# Migration: Health Check Implementation
Note: This document describes a planned HTTP health/metrics layer. The current Session Buddy server does not expose HTTP endpoints; use exec/import checks or build a wrapper if needed.
## Overview
Add production-ready health checks to your MCP stack using mcp_common's health check system.

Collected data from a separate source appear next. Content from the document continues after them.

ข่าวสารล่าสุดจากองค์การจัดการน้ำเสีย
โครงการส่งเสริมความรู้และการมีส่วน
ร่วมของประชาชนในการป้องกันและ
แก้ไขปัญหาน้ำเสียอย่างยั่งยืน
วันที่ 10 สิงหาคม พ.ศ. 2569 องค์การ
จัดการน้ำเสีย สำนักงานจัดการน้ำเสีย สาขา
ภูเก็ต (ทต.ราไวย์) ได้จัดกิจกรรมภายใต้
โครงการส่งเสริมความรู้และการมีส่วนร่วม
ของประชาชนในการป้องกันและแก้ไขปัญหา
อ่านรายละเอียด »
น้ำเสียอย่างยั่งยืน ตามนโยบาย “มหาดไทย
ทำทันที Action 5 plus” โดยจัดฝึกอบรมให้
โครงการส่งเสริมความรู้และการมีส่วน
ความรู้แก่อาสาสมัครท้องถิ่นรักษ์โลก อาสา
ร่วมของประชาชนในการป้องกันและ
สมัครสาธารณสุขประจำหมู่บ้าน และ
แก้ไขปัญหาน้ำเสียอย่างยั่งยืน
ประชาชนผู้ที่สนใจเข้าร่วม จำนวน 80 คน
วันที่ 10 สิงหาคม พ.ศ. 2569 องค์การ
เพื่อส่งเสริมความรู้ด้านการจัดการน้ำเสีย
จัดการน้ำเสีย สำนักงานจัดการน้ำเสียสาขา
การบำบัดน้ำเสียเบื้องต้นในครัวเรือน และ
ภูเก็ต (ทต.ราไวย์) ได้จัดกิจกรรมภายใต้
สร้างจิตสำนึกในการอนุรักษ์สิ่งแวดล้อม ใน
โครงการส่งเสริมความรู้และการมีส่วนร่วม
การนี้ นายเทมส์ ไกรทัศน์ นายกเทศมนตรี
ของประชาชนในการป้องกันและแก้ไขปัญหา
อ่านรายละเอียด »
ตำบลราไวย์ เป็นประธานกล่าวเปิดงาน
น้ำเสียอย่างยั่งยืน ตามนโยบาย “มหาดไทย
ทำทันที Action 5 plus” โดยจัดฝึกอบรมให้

This is an optional HTTP layer for wrappers or custom servers.
**Priority**: ⚡ **HIGH** - Critical for production deployments
## Prerequisites
- `mcp-common>=2.0.0` installed
- FastMCP server running
- Python 3.13+
## Benefits
✅ **Production Monitoring**: Real-time health status of all components (when exposed via a wrapper)
✅ **Early Problem Detection**: Identify issues before they cause failures
✅ **Standardized Format**: ComponentHealth pattern works across all MCP servers
✅ **Latency Tracking**: Performance diagnostics built-in
✅ **Actionable Metadata**: Rich context for debugging
✅ **Integration Ready**: Works with monitoring tools (Prometheus, DataDog, etc.)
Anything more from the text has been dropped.